事業戦略における「シナジー」の正体
なぜ多くのシナジー戦略は失敗するのか
事業戦略を語る場面で、必ずと言っていいほど登場する言葉があります。
それが「シナジー(相乗効果)」です。
新規事業、事業多角化、M&A、組織再編。その多くが「シナジー創出」を目的として掲げられます。
しかし、現実はどうでしょうか。
狙った通りにシナジーが出ている事業は、極めて少数です。
なぜ、シナジー戦略は失敗するのか。

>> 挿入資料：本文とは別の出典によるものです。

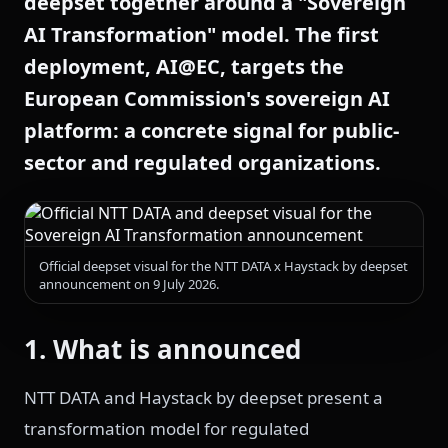
deepset together around a "Sovereign
AI Transformation" model. The first
deployment, AI@EC, targets the
European Commission's sovereign AI
platform: a concrete signal for public-
sector and regulated organizations.
Official deepset visual for the NTT DATA x Haystack by deepset
announcement on 9 July 2026.
1. What is announced
NTT DATA and Haystack by deepset present a
transformation model for regulated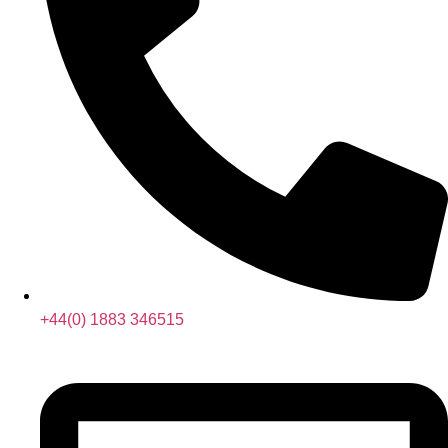
+44(0) 1883 346515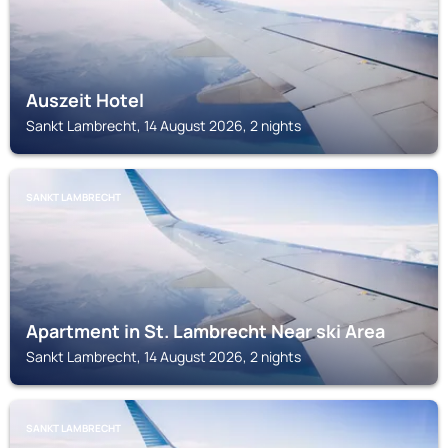
Auszeit Hotel
Sankt Lambrecht, 14 August 2026, 2 nights
SANKT LAMBRECHT
Apartment in St. Lambrecht Near ski Area
Sankt Lambrecht, 14 August 2026, 2 nights
SANKT LAMBRECHT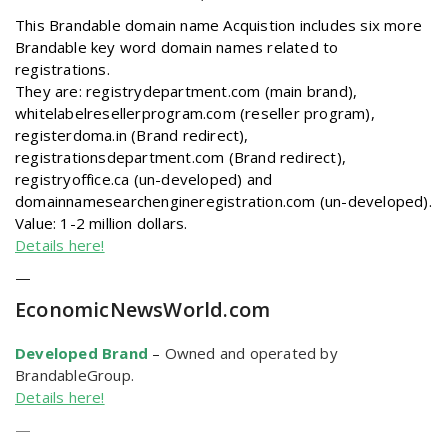
This Brandable domain name Acquistion includes six more
Brandable key word domain names related to
registrations.
They are: registrydepartment.com (main brand),
whitelabelresellerprogram.com (reseller program),
registerdoma.in (Brand redirect),
registrationsdepartment.com (Brand redirect),
registryoffice.ca (un-developed) and
domainnamesearchengineregistration.com (un-developed).
Value: 1-2 million dollars.
Details here!
—
EconomicNewsWorld
.com
Developed Brand
–
Owned and operated by
BrandableGroup.
Details here!
—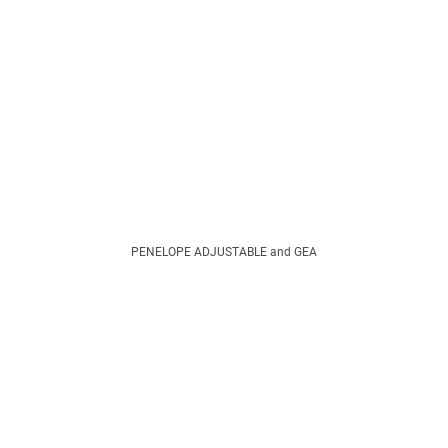
PENELOPE ADJUSTABLE and GEA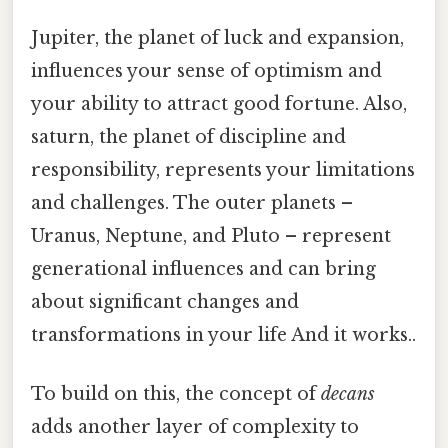
Jupiter, the planet of luck and expansion,
influences your sense of optimism and
your ability to attract good fortune. Also,
saturn, the planet of discipline and
responsibility, represents your limitations
and challenges. The outer planets –
Uranus, Neptune, and Pluto – represent
generational influences and can bring
about significant changes and
transformations in your life And it works..
To build on this, the concept of
decans
adds another layer of complexity to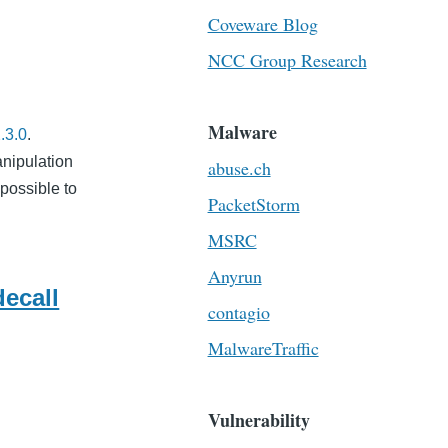
Coveware Blog
NCC Group Research
Malware
.3.0
.
anipulation
abuse.ch
s possible to
PacketStorm
MSRC
Anyrun
ecall
contagio
MalwareTraffic
Vulnerability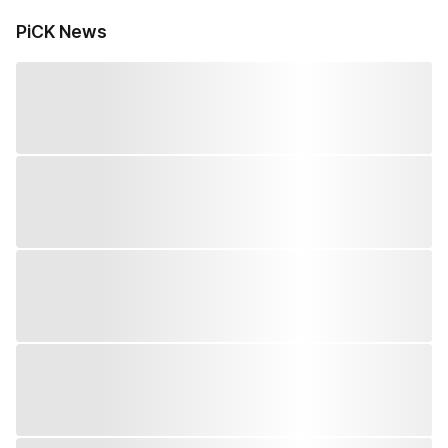
PiCK News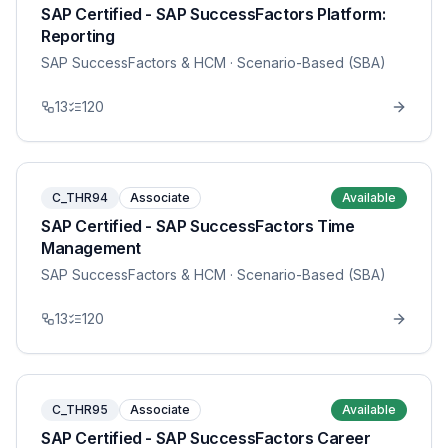
SAP Certified - SAP SuccessFactors Platform:
Reporting
SAP SuccessFactors & HCM
· Scenario-Based (SBA)
13
120
C_THR94
Associate
Available
SAP Certified - SAP SuccessFactors Time
Management
SAP SuccessFactors & HCM
· Scenario-Based (SBA)
13
120
C_THR95
Associate
Available
SAP Certified - SAP SuccessFactors Career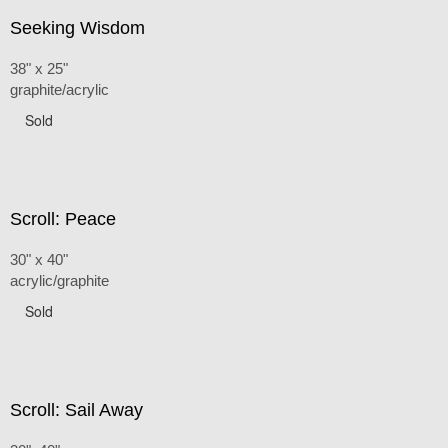
Seeking Wisdom
38" x 25"
graphite/acrylic
Sold
Scroll: Peace
30" x 40"
acrylic/graphite
Sold
Scroll: Sail Away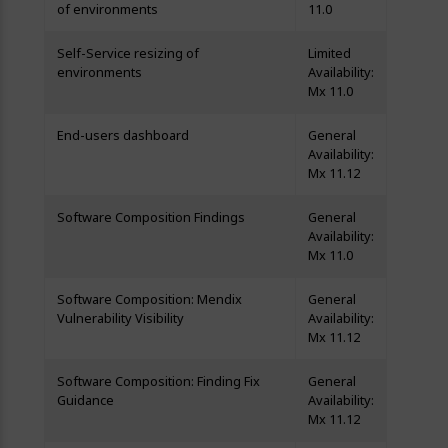
of environments
11.0
Self-Service resizing of
Limited
environments
Availability:
Mx 11.0
End-users dashboard
General
Availability:
Mx 11.12
Software Composition Findings
General
Availability:
Mx 11.0
Software Composition: Mendix
General
Vulnerability Visibility
Availability:
Mx 11.12
Software Composition: Finding Fix
General
Guidance
Availability:
Mx 11.12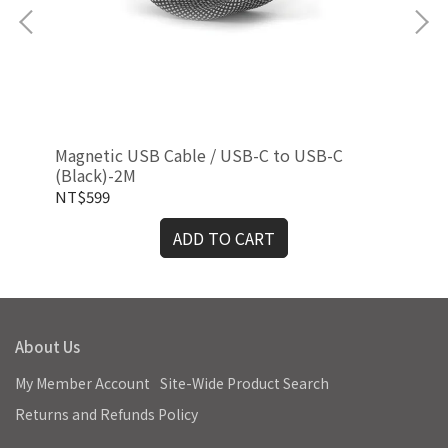
Magnetic USB Cable / USB-C to USB-C
Mag
(Black)-2M
NT$599
NT
ADD TO CART
About Us
My Member Account
Site-Wide Product Search
Returns and Refunds Policy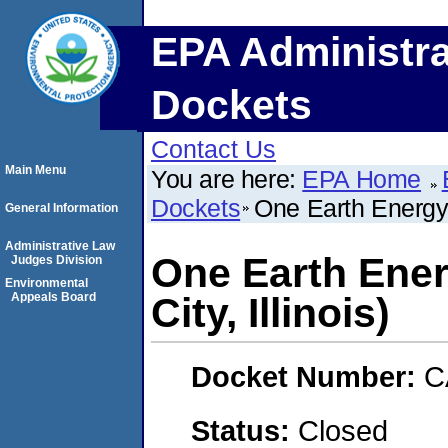
EPA Administra
Dockets
Contact Us
Main Menu
You are here:
EPA Home
Dockets
One Earth Energy,
General Information
Administrative Law
One Earth Ene
Judges Division
Environmental
Appeals Board
City, Illinois)
Docket Number:
C
Status:
Closed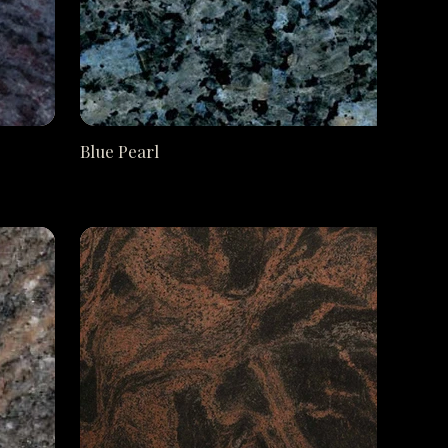
Blue Pearl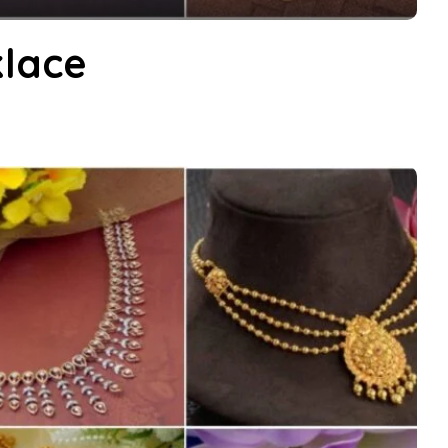
klace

その理由は明確です。
シナジーが生まれない最大の原因は「ターゲットの不一致」
事業間シナジーを阻害する最大の要因は、ターゲットが一致していないことです。
これは戦略以前の前提条件です。
例えば、
- 事業A:若年層向け
- 事業B:ファミリー層向け
- 事業C:法人向け
この3事業を束ねて「シナジーを出そう」と言っても、実際に起きているのは、それぞれが別の市場を見て動いている状態です。
これはシナジーではありません。
単なる「事業の寄せ集め」です。
「それぞれが頑張る」は、戦略ではない
よくある失敗パターンがあります。
- 各事業が
- 各自のターゲットに
- 各自の方法で
- 頑張っている
この状態です。
一見、活発に動いているように見えますが、戦略的には完全に分断された状態です。
結果として、
- ノウハウは共有されない
- 顧客データは活用されない
- 投資効率は上がらない
という状況に陥ります。
シナジーが生まれる事業構造とは何か
シナジーが生まれる事業構造は、非常にシンプルです。
ターゲットを一つにすること。
これに尽きます。
- 1つの明確なターゲット
- そこに複数の事業・サービス・接点を重ねる
この状態が作れたとき、初めて
「1+1 > 2」
という現象が起こります。
事業戦略は「1対多」を設計できるかどうか
シナジーが発生している企業を分析すると、必ず1対多の構造が存在します。
- 1つの顧客群
- 多数のサービス
- 複数のタッチポイント
これにより、
- 接触頻度が上がる
- 認知と信頼が積み重なる
- 他社への乗り換えコストが上がる
という戦略的優位性が生まれます。
これは偶然ではなく、設計の結果です。
戦略なき多角化は「田舎侍」と同じ
戦略論には、
- 波状攻撃
- 陣形
- 包囲
といった概念があります。
共通しているのは、全体で同じ方向を向いているという点です。
一方で、
- それぞれが違う市場を見て
- それぞれが違うKPIを追い
- それぞれが違う論理で動く
この状態は、戦略とは呼べません。
あえて厳しく言えば、バラバラに動く田舎侍です。
人数や事業数が増えても、戦力が分散するだけで、力は強くなりません。
自己完結型の事業は、構造的にシナジーを生まない
事業単体で完結しているモデルは、効率は良くても、シナジーは生みません。
- 顧客が重ならない
- データが共有されない
- 導線がつながっていない
この状態では、事業をいくつ増やしても、足し算以上の結果は出ません。
シナジーは、接点が重なった部分でしか発生しない
という点を、戦略上の前提として認識する必要があります。
「事業にシナジーなんてない」という言葉の意味
ソフトバンクグループ創業者の孫正義氏は、
事業にシナジーなんてない
という趣旨の発言をしています。
これは「シナジーを否定している」のではありません。
安易にシナジーを期待することへの警鐘です。
実際のところ、
- たまたまシナジーが生まれることはある
- しかし、意図的にシナジーを生み出すことは極めて難しい
というのが、多くの企業事例が示す現実です。
参考記事:
https://industry-co-creation.com/special/11294
シナジーは「目的」にすると失敗する
事業戦略として重要なのは、シナジーを目的にしないことです。
やるべきは、
- 明確なターゲット設定
- 一貫した顧客導線設計
- 事業間の役割分担の明確化
これらを徹底した結果として、「結果的に相乗効果が出る」この順番でなければ、再現性はありません。
シナジーは戦略の結果であって、戦略そのものではない
- シナジーの前提は「ターゲットの一致」
- ターゲットが違えば、事業は分断される
- 1対多の構造を設計できたときにのみ相乗効果は生まれる
- 自己完結型事業を並べても、1+1は2にしかならない
- シナジーは偶然起きることはあっても、狙って作るものではない
事業戦略において重要なのは、「シナジーを生みたい」と考えることではありません。
誰に、何を、どの順番で、どの事業が担うのか。
そこを徹底的に設計することです。
それができた企業だけが、結果として「シナジーがあるように見える状態」を手に入れています。